D. a. Dans son recours, A______ fait valoir que, le 15 avril 2025, l'établissement de son profil d'ADN avait déjà été ordonné dans le cadre d'une autre procédure. Dans la mesure où ledit profil pouvait possiblement être conservé jusqu'au 15 avril 2045 (art. 16 et 17 de la Loi sur les profils d'ADN), il n'était pas nécessaire d'établir un autre profil d'ADN pour le garder un jour supplémentaire, ce d'autant plus que ledit profil n'était sujet à aucun changement "au cours de la vie d'un être humain". Le prélèvement et l'analyse d'échantillons d'ADN de manière systématique n'étaient pas autorisés. Cela allait à l'encontre de sa liberté personnelle (art. 13 al. 2 Cst) et de son droit d'être protégé contre l'emploi abusif des données qui le concernaient (art. 13 al. 2 Cst). Le coût relatif à un tel acte "inutile" allait de plus être mis à sa charge, ainsi qu'à celle du contribuable genevois. L'établissement d'un nouveau profil d'ADN ne se justifiait donc guère et était arbitraire.

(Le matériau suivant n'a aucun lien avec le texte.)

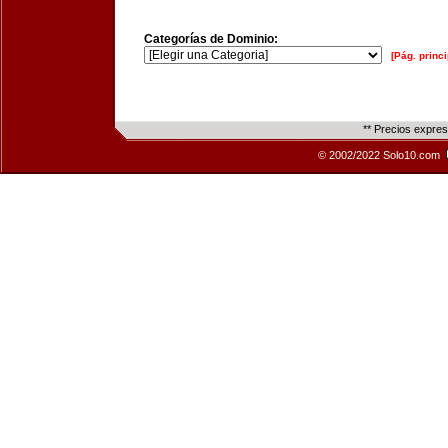
Categorías de Dominio:
[Pág. princi
** Precios expre
© 2002/2022 Solo10.com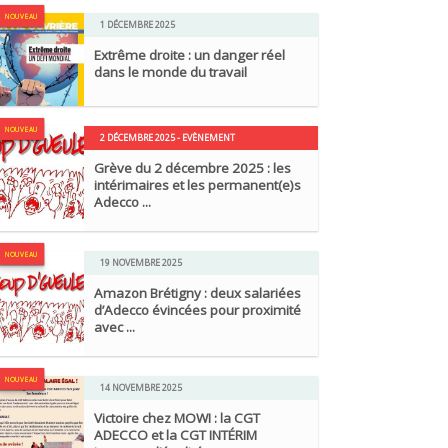
NOUVEAU
1 DÉCEMBRE 2025
Extrême droite : un danger réel
dans le monde du travail
NOUVEAU
2 DÉCEMBRE 2025 - EVÈNEMENT
Grève du 2 décembre 2025 : les
intérimaires et les permanent(e)s
Adecco ...
NOUVEAU
19 NOVEMBRE 2025
Amazon Brétigny : deux salariées
d’Adecco évincées pour proximité
avec ...
NOUVEAU
14 NOVEMBRE 2025
Victoire chez MOWI : la CGT
ADECCO et la CGT INTÉRIM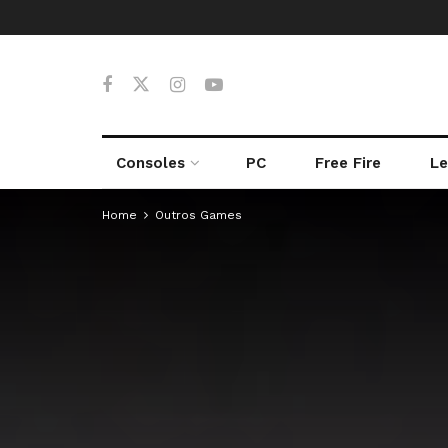
Consoles
PC
Free Fire
Le
Home
Outros Games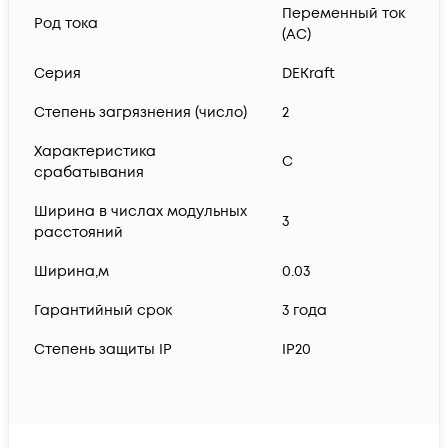
Переменный ток
Род тока
(AC)
Серия
DEKraft
Степень загрязнения (число)
2
Характеристика
C
срабатывания
Ширина в числах модульных
3
расстояний
Ширина,м
0.03
Гарантийный срок
3 года
Степень защиты IP
IP20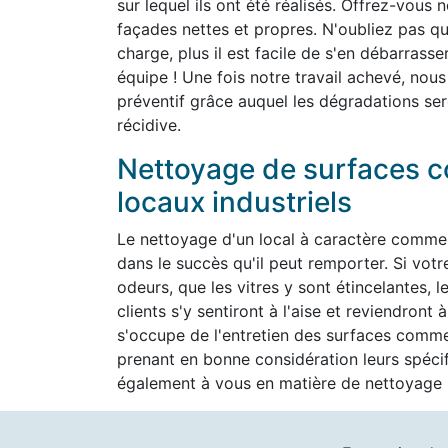
sur lequel ils ont été réalisés. Offrez-vous 
façades nettes et propres. N'oubliez pas que 
charge, plus il est facile de s'en débarrass
équipe ! Une fois notre travail achevé, nous
préventif grâce auquel les dégradations ser
récidive.
Nettoyage de surfaces c
locaux industriels
Le nettoyage d'un local à caractère commer
dans le succès qu'il peut remporter. Si vot
odeurs, que les vitres y sont étincelantes, l
clients s'y sentiront à l'aise et reviendron
s'occupe de l'entretien des surfaces commer
prenant en bonne considération leurs spéc
également à vous en matière de nettoyage h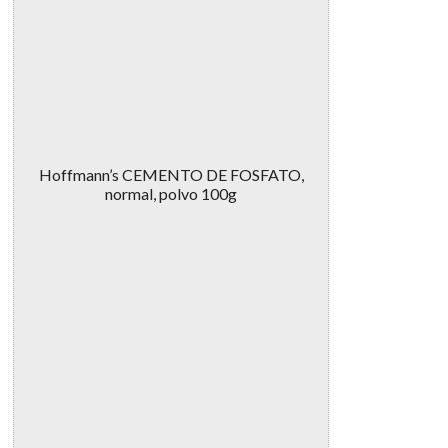
Hoffmann’s CEMENTO DE FOSFATO,
normal, polvo 100g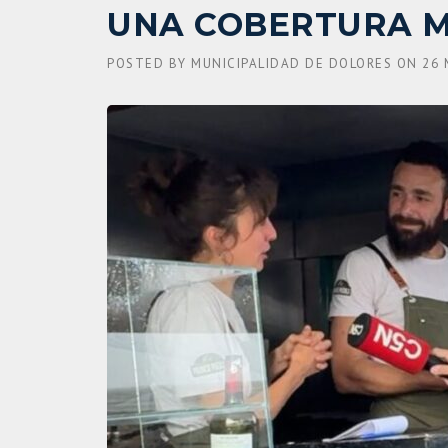
UNA COBERTURA M
POSTED BY
MUNICIPALIDAD DE DOLORES
ON
26 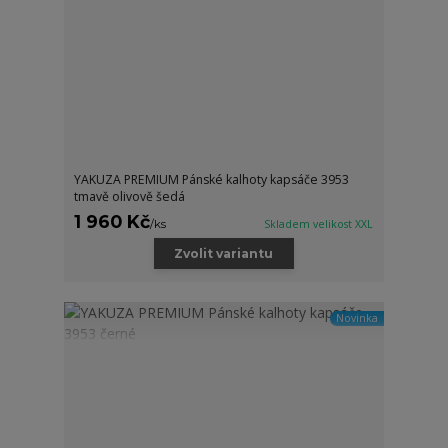
YAKUZA PREMIUM Pánské kalhoty kapsáče 3953
tmavě olivově šedá
1 960 Kč
/
ks
Skladem velikost XXL
Zvolit variantu
Novinka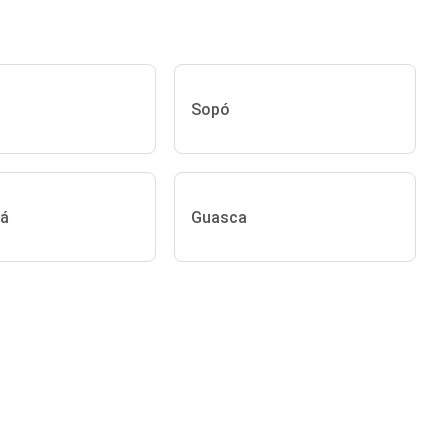
Sopó
pá
Guasca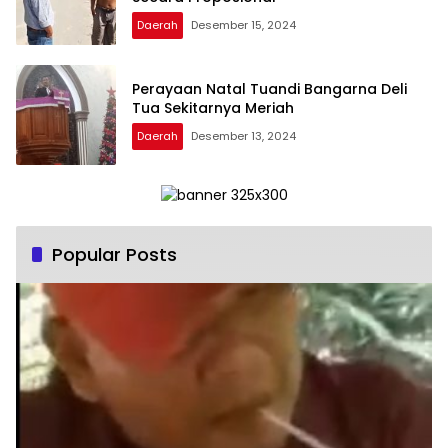
Daerah
Desember 15, 2024
Perayaan Natal Tuandi Bangarna Deli
Tua Sekitarnya Meriah
Daerah
Desember 13, 2024
Popular Posts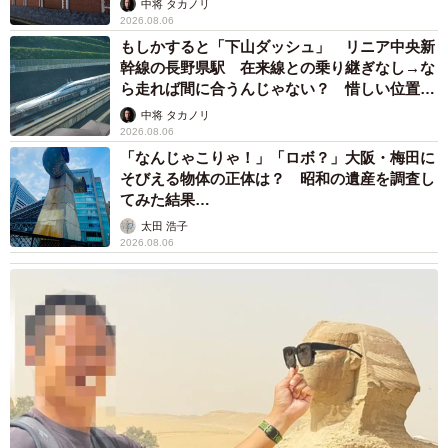
まいどなメディア
2026.08.05
「ふざけてません…真剣です」京都の老舗和菓
子店 次はカブトムシの幼虫 職人が手がけた
ゲテモノ和菓子 見事な造形に「気持ち悪いく
らいリアル」
中将 タカノリ
2026.08.05
【漫画】中学受験のリアル「あの子、最近見な
いね」…御三家を目指していたはずの家庭が消
えていく 限界を迎えた子を目の当りに
松波 穂乃圭
2026.08.05
市販薬のオーバードーズ対策で改正薬機法が5
月に施行、かぜ薬を購入した人の約6割が「法
改正を認知」乱用防止の指定成分とは？
まいどなニュース情報部
2026.08.05
紗栄子の長男 18歳のモデル、カジュアルコー
デのおしゃれ近影が「両親のいいとこ取りの美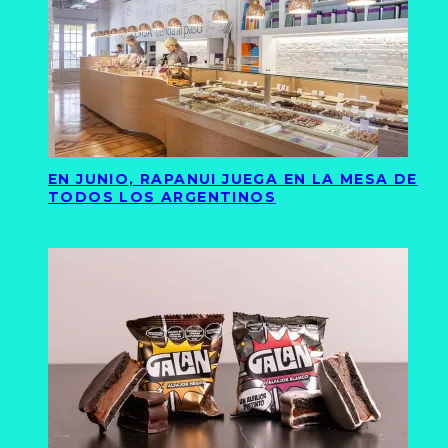
EN JUNIO, RAPANUI JUEGA EN LA MESA DE
TODOS LOS ARGENTINOS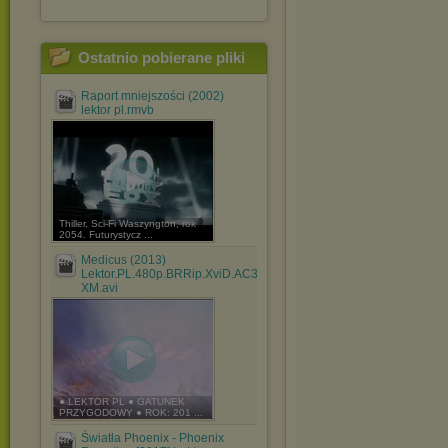
Ostatnio pobierane pliki
Raport mniejszości (2002)
lektor pl.rmvb
Thiller, Sci-Fi Waszyngton, rok
2054. Futurystycz ...
Medicus (2013)
Lektor.PL.480p.BRRip.XviD.AC3-
XM.avi
● LEKTOR PL ● GATUNEK
PRZYGODOWY ● ROK: 201 ...
Światła Phoenix - Phoenix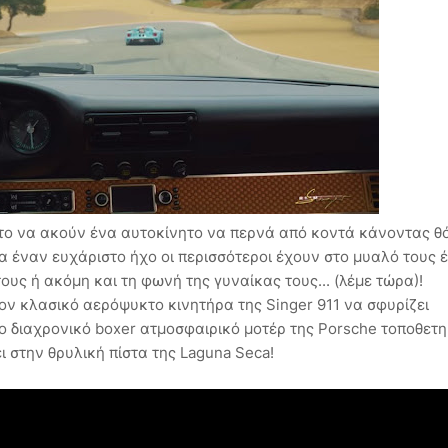
 το να ακούν ένα αυτοκίνητο να περνά από κοντά κάνοντας θ
α έναν ευχάριστο ήχο οι περισσότεροι έχουν στο μυαλό τους 
υς ή ακόμη και τη φωνή της γυναίκας τους... (λέμε τώρα)!
ον κλασικό αερόψυκτο κινητήρα της Singer 911 να σφυρίζει
 το διαχρονικό boxer ατμοσφαιρικό μοτέρ της Porsche τοποθετ
ι στην θρυλική πίστα της Laguna Seca!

b. À réception du recours, la cause a été gardée à juger sans échange d'écritures, ni débats.
EN DROIT :
1. Le recours est recevable pour avoir été déposé selon la forme et dans le délai prescrits (art. 385 al. 1 et 396 al. 1 CPP), concerner une ordonnance sujette à recours auprès de la Chambre de céans (art. 393 al. 1 let. a CPP) et émaner du prévenu qui, partie à la procédure (art. 104 al. 1 let. a CPP), a qualité pour agir, ayant un intérêt juridiquement protégé à la modification ou à l'annulation de la décision querellée (art. 382 al. 1 CPP).
2. La Chambre pénale de recours peut décider d'emblée de traiter sans échange d'écritures ni débats les recours manifestement mal fondés (art. 390 al. 2 et 5 a contrario CPP). Tel est le cas en l'occurrence, au vu des considérations qui suivent.
3. Le recourant s'oppose à l'établissement de son profil d'ADN.
3.1. L'établissement d'un profil d'ADN est de nature à porter atteinte au droit à la liberté personnelle (art. 10 al. 2 Cst féd.) et à la protection contre l'emploi abusif de données privées (art. 13 al. 2 Cst féd. et 8 CEDH).
Cette mesure doit, en conséquence, se fonder sur une base légale, être justifiée par un intérêt public et être proportionnée au but visé (ATF 147 I 372 consid. 2.3.3; arrêt du Tribunal fédéral 1B_631/2022 du 14 février 2023 consid. 2).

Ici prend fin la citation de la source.